Practical Machine Learning in Healthcare

Praveen Prakash - Co-Founder & CTO, mTatva
Praveen Prakash
Co-Founder & CTO, mTatva

mTatva is a healthcare solutions company that combines latest communication technologies and medical industry expertise to offer a hassle-free platform for the patients to connect with the doctors & other healthcare professionals.

The Landscape
Machine Learning, or ML, is a subset of a much broader idea of Artificial Intelligence. ML as a subject has a variety of mature and established algorithms and frameworks. Cloud-computing makes it easy to try, perfect and then scale the deployment of AI-based systems. The actual problem here is that of understanding the data that you have and the inferences that can be drawn from it. In the absence of understanding of the data, it is simply Garbage In and Garbage Out. In other words, sure AI/ML works, but you have to know how to put it to use!

One categorization of the algorithms is whether they are statistics-based or neural-network based. Each has its strengths and shortcomings and generally the nature of data can help decide which one to choose. For example, training neural nets requires a huge amount of training data. What if the hospital operations are still growing and the training sets are not that rich? Maybe there are statistical algorithms that can give insights to begin with and then slowly graduate to more sophisticated neural-nets? Neural-network models are often not intuitive to debug or visualize – so it helps if statistical models and results can help validate initial results from them.

The most common task in AI is that of pattern recognition – patterns in data, image, sound, video and other aspects. In healthcare context all types of these are relevant. In this article we focus on patterns in data.

Sources of Data
One of the obvious interesting cases is finding patterns across clinical and demographic data. There can be multiple sources for data but with consistent tagging (or labeling) it is possible to create datasets(feature vectors) that become the input to the analytics and ML algorithms. Example of data-sources– OP prescriptions, discharge-summaries, request-forms for admission /investigation, billing data for various services, patient-provided feedback, Some of these are sources of clinical data.
Cleaning up Data
Data can exist as structured information (in databases, for example) or as unstructured text. For example, an Electronic Medical Record will have many pre-set fields or labeled-attributes for recording contents of a prescription. Demographic details of the patient may be structured as name, contact no., address, or health-history. Unstructured data may exist as part of structured-data – for example address without specific fields for postal-code, city-name, area etc. A discharge-summary may capture clinical-history as an unstructured paragraph. Parsing addresses can be done using fuzzy-matching and keyword lookups – quite rudimentary - but parsing clinical-history needs NLP techniques to determine intent, negation, tense etc. to correctly extract the relevant pieces of data.

" The goal of finding the relevant minimal set of features is important to limit the time and computing-resources required when deployed"

Working with Tagged Data
With that data neatly tagged, Association Mining within this data is a useful first-step to understanding the nature of data, general trends and the associativity among items and concepts. For example what kind of drugs are prescribed together, by which type of doctor, to which type of demographic? Two important ways in which this information can be used is in Anomaly Detection and Predictive Input – contributing towards quality-control and efficiency in general.

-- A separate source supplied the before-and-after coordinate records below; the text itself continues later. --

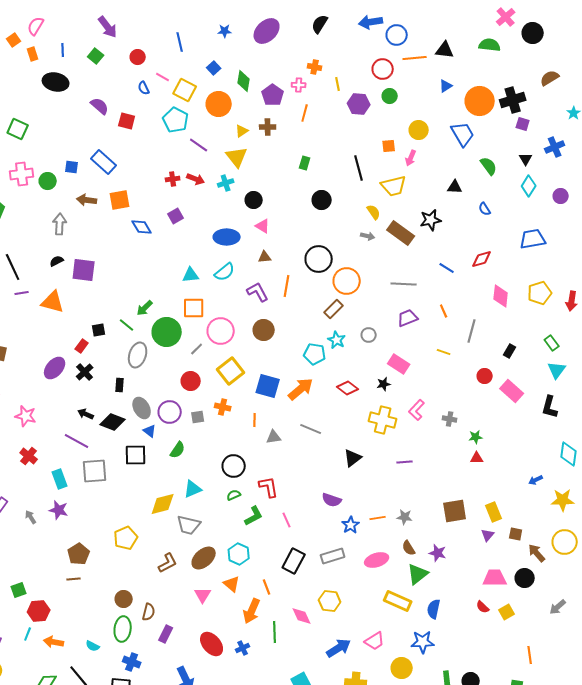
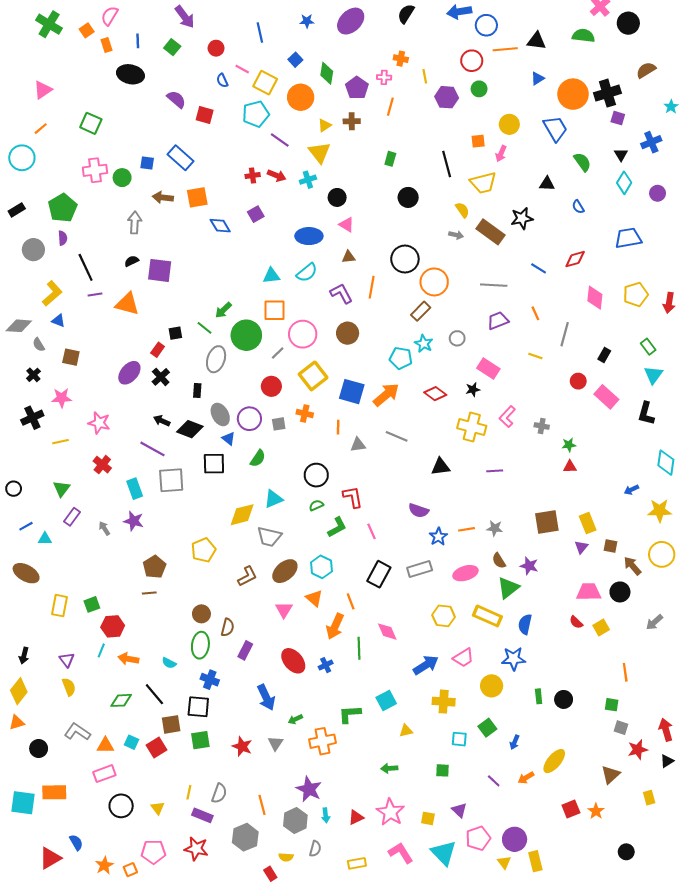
cyan pentagon: (176, 120) -> (256, 114), turned 30
black triangle: (353, 458) -> (440, 467), turned 30
yellow hexagon: (330, 601) -> (444, 616), moved

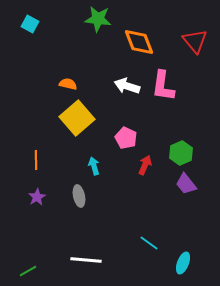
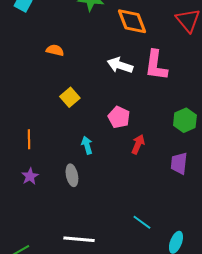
orange semicircle: (68, 84) -> (55, 50), moved
yellow square: (77, 118) -> (70, 97), size x0.6
green hexagon: (181, 153) -> (185, 120), moved
purple trapezoid: (186, 184) -> (179, 163), turned 45

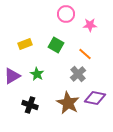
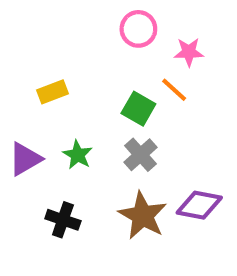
green square: (56, 45) -> (138, 109), moved
orange line: (85, 54) -> (174, 90), moved
gray cross: (78, 74) -> (141, 155), moved

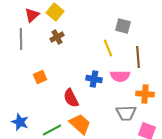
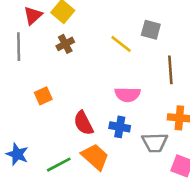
yellow line: (108, 48) -> (121, 44), moved, turned -30
pink semicircle: (120, 76) -> (128, 95), moved
blue cross: (94, 79) -> (120, 127), moved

The other major activity to do with this data is to find patterns that might predict interesting outcomes. For example, are there any patterns leading to hospitalization of a patient? Are there any patterns in medicines(or investigations, or procedures) being getting leaked out – meaning the patient consults here but gets the medicines (or investigations, or procedures) done from elsewhere.

The Mechanics of Machine Learning
Once the data is collated and labeled one can setup a framework to run the data thru algorithms. Visualization of data often gives intuitive insight and even helps debug the setup used for algorithms or framework. The input criteria from the data are called features. Initial exploration is about finding ‘relevant’ features. A relevant set of features is one that has high probability of true-positives and a low probability for false-positives. Output value may be more sensitive to certain features than others.

The goal of finding the relevant minimal set of features is important to limit the time and computing-resources required when deployed. The initial exploration and setup may take good amount of effort and time before the framework can be setup for deployment – but it is critical to tune the algorithm and shape of your data for effectiveness. This ground work also helps plan the computing resources (and therefore the costs) needed in the medium term for actual deployment.

Special Case: Temporal Features
If using RNN/LSTM - they have their own rules for temporal data – and so no ambiguity there. But if using generic neural-nets, temporal features can be sometimes tricky to input. Say you have dates of visit for a patient. There are quite a few to encode this information into features. One could take average gap between visits and the no. of visits. One could encode it as a bit-vector – say 52 bits for an year, one per week – and set the bit in which the visit occurred.

A lot of experimentation goes in learning about the nature of data and leveraging the right algorithms. AI is no magic! Once setup, the return on investment of time and effort is huge, making it possible to deliver new and unique insights.